Architectures of Exoplanetary Systems. IV. A Multiplanet Model for Reproducing the Radius Valley and Intrasystem Size Similarity of Planets around Kepler’s FGK Dwarfs

Abstract The Kepler-observed distribution of planet sizes has revealed two distinct patterns: (1) a radius valley separating super-Earths and sub-Neptunes and (2) a preference for intrasystem size similarity. We present new models for the exoplanet population observed by Kepler, which are hybrids of a clustered multiplanet model in which the orbital architectures are set by the angular momentum deficit stability and a joint mass–radius–period model involving envelope mass loss driven by photoevaporation. We find that the models that produce the deepest radius valleys have a primordial population of planets with initial radii peaking at ∼2.1 R ⊕ , which is subsequently sculpted by photoevaporation into a bimodal distribution of final planet radii. The hybrid models require strongly clustered initial planet masses in order to match the distributions of the size similarity metrics. Thus, the preference for intrasystem radius similarity is well explained by a clustering in the primordial mass distribution. The hybrid models also naturally reproduce the observed radius cliff (steep drop-off beyond ∼2.5 R ⊕ ).

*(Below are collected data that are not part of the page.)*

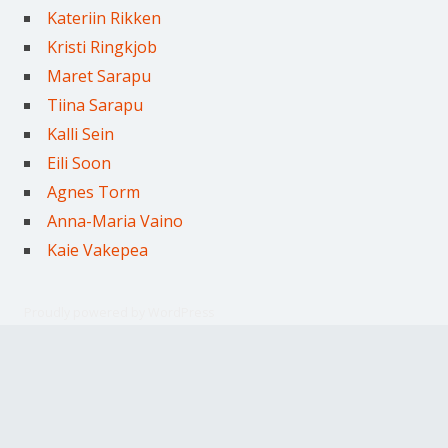
Kateriin Rikken
Kristi Ringkjob
Maret Sarapu
Tiina Sarapu
Kalli Sein
Eili Soon
Agnes Torm
Anna-Maria Vaino
Kaie Vakepea
Proudly powered by WordPress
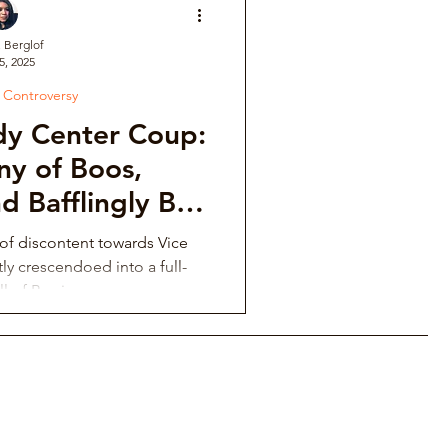
. Berglof
5, 2025
ve
l Controversy
dy Center Coup:
Institutional Controversy
y of Boos,
d Bafflingly Bad
sions
ower Retaliation
f discontent towards Vice
tly crescendoed into a full-
ll of Booing.
tions & Auditions
Music Fraternity Hazing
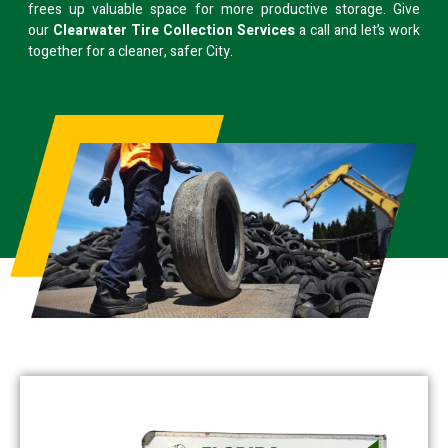
frees up valuable space for more productive storage. Give
our
Clearwater Tire Collection Services
a call and let’s work
together for a cleaner, safer City.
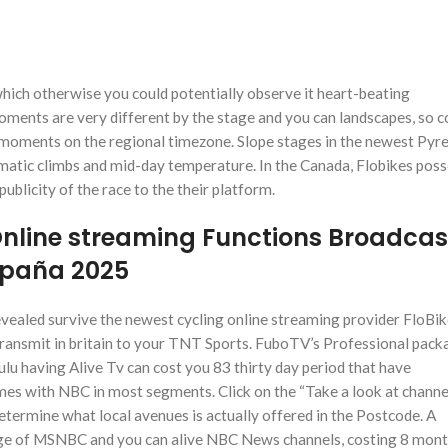
which otherwise you could potentially observe it heart-beating
oments are very different by the stage and you can landscapes, so c
t moments on the regional timezone.
Slope stages in the newest Pyr
lematic climbs and mid-day temperature. In the Canada, Flobikes pos
publicity of the race to the their platform.
Online streaming Functions Broadcas
España 2025
evealed survive the newest cycling online streaming provider FloBik
ansmit in britain to your TNT Sports. FuboTV’s Professional pack
lu having Alive Tv can cost you 83 thirty day period that have
es with NBC in most segments. Click on the “Take a look at channe
termine what local avenues is actually offered in the Postcode. A
e of MSNBC and you can alive NBC News channels, costing 8 mont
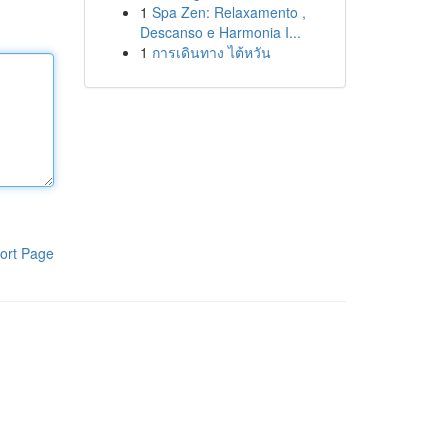
1
Spa Zen: Relaxamento ,
Descanso e Harmonia I...
1
การเดินทาง ไต้หวัน
ort Page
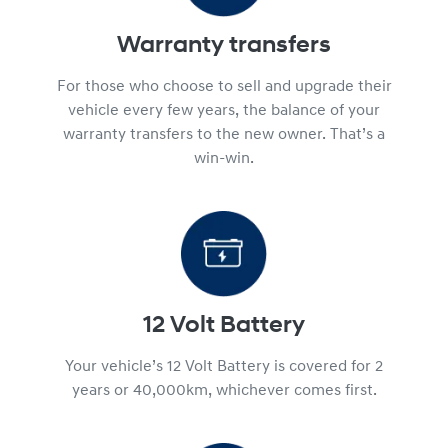
Warranty transfers
For those who choose to sell and upgrade their
vehicle every few years, the balance of your
warranty transfers to the new owner. That’s a
win-win.
12 Volt Battery
Your vehicle’s 12 Volt Battery is covered for 2
years or 40,000km, whichever comes first.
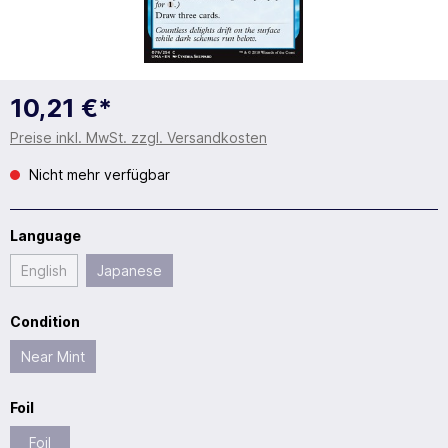
10,21 €*
Preise inkl. MwSt. zzgl. Versandkosten
Nicht mehr verfügbar
Language
English
Japanese
Condition
Near Mint
Foil
Foil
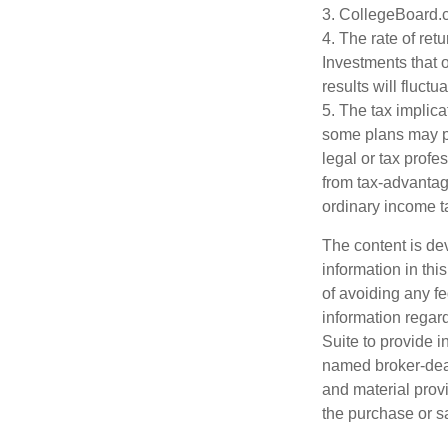
3. CollegeBoard.
4. The rate of ret
Investments that o
results will fluct
5. The tax implica
some plans may pr
legal or tax profe
from tax-advantag
ordinary income t
The content is de
information in thi
of avoiding any fe
information regar
Suite to provide i
named broker-deal
and material provi
the purchase or s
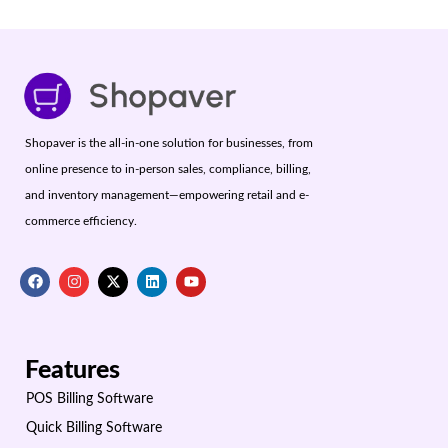
Shopaver is the all-in-one solution for businesses, from
online presence to in-person sales, compliance, billing,
and inventory management—empowering retail and e-
commerce efficiency.
Features
POS Billing Software
Quick Billing Software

Our hybrid models are the latest installment of the SysSim forward models, and are the first multiplanet models capable of simultaneously reproducing the observed radius valley and the intrasystem size similarity patterns. We compute occurrence rates and fractions of stars with planets for a variety of planet types, and find that the occurrence of Venus- and Earth-like planets drops by a factor of ∼2–4 for the hybrid models compared to previous clustered models in which there is no envelope mass loss.